À Sadr City, selon le journal Le Monde, il y aurait bien eu accord, mais il ne ferait pas l'unanimité parmi les différentes factions de "l'armée du Mahdi", la milice du leader intégriste Moqtada Al-Sadr qui contrôle cette banlieue. Surtout, d'après le correspondant de l'agence britannique Reuters, le cessez-le-feu semble avant tout reposer sur une "fenêtre de cinq jours", offerte par le commandement américain, durant laquelle les bombardement seraient suspendus tandis que la police irakienne paierait "50 dollars pour chaque AK-47 ou munition pour lance-roquettes ou mortier" qui lui serait livré. Et ce journaliste de noter l'absence de candidats visibles au principal point de collecte malgré "le tas de lance-roquettes et mortiers rouillés, d'obus d'artillerie, mines anti-chars et fusils d'assaut" disposé là pour les besoins de la télévision, invitée à prendre toute la mesure de l'efficacité de la politique américaine.

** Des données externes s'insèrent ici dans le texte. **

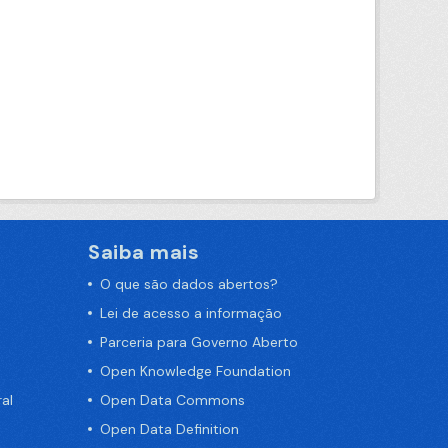
Saiba mais
O que são dados abertos?
Lei de acesso a informação
Parceria para Governo Aberto
Open Knowledge Foundation
al
Open Data Commons
Open Data Definition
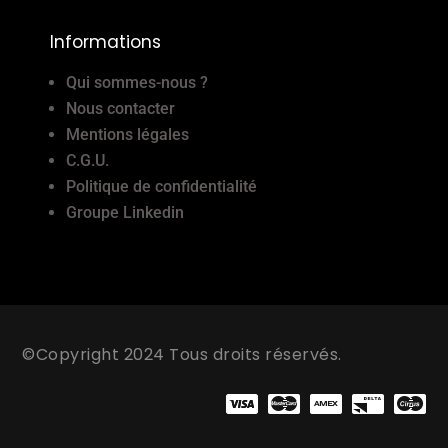
Informations
Qui sommes-nous ?
Nous contacter
Mentions légales
C.G.U.
Politique de confidentialité
Groupe Linkedin
©Copyright 2024 Tous droits réservés.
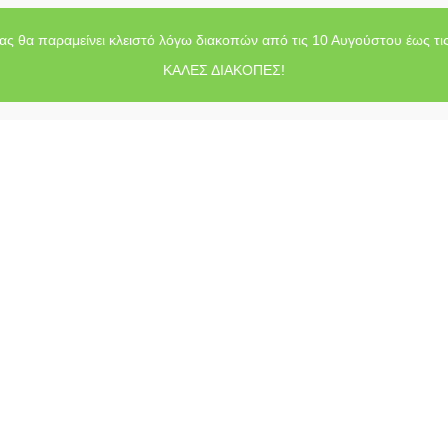
ας θα παραμείνει κλειστό λόγω διακοπών από τις 10 Αυγούστου έως τι
ΚΑΛΕΣ ΔΙΑΚΟΠΕΣ!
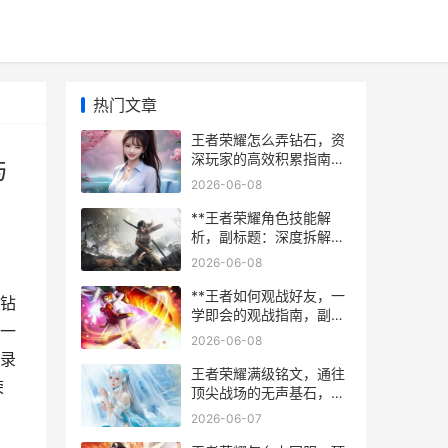
热门文章
王者荣耀怎么弄钻石，资
深玩家的高效积累指南副
与
标题，钻石获取全攻略与
2026-06-08
深度心得
**王者荣耀角色技能解
析，副标题：深度拆解技
能设计的博弈艺术**
2026-06-08
**王者如何观战好友，一
钻
学即会的观战指南，副标
一
题：洞察战局与提升技巧
2026-06-08
的隐秘路径**
录
王者荣耀满级铭文，通往
荣
顶尖战场的无声基石，副
标题，微调之间定乾坤
2026-06-07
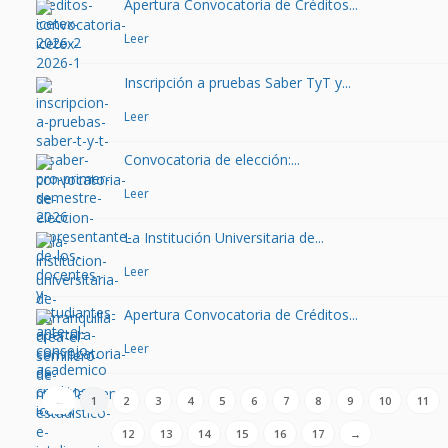
Apertura Convocatoria de Créditos...
Leer
Inscripción a pruebas Saber TyT y...
Leer
Convocatoria de elección:...
Leer
La Institución Universitaria de...
Leer
Apertura Convocatoria de Créditos...
Leer
←
1
2
3
4
5
6
7
8
9
10
11
12
13
14
15
16
17
→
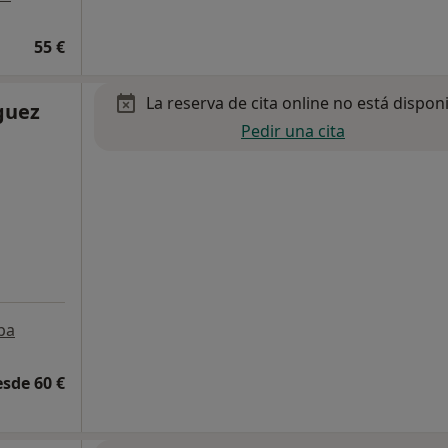
55 €
La reserva de cita online no está dispon
guez
Pedir una cita
pa
esde 60 €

En fait d'accord de cessez-le-feu bénéficiant de l'appui d'une partie significative de la résistance armée, tout semble indiquer plutôt une tentative des dirigeants américains de calmer le jeu et de gagner du temps en attendant l'échéance de l'élection présidentielle de novembre. Quitte à reprendre l'offensive ensuite quel qu'en soit le résultat, et de façon bien plus brutale, comme l'a laissé entendre le secrétaire à la Défense Donald Rumsfeld en prédisant une augmentation "de la violence et des difficultés" avant les élections irakiennes, toujours officiellement prévues pour janvier prochain.

D'ailleurs, le jour même où Rumsfeld faisait cette déclaration à Bagdad et où était annoncé le "cessez-le-feu" à Sadr City, trois attentats visaient les forces américaines, suivis de deux autres le lendemain. Au total, ces attentats auront fait 45 morts, dont quatre soldats américains, et au moins 150 blessés, dont cinq marines. À quoi viennent s'ajouter les 135 Irakiens morts lors d'affrontements avec les troupes américaines près de Ramadi, quelques jours auparavant.

Ce n'était là qu'une semaine ordinaire pour l'ordre sanglant imposé par l'impérialisme en Irak. Et ce ne sont pas les effets d'annonce de la Maison-Blanche qui y changeront quoi que ce soit.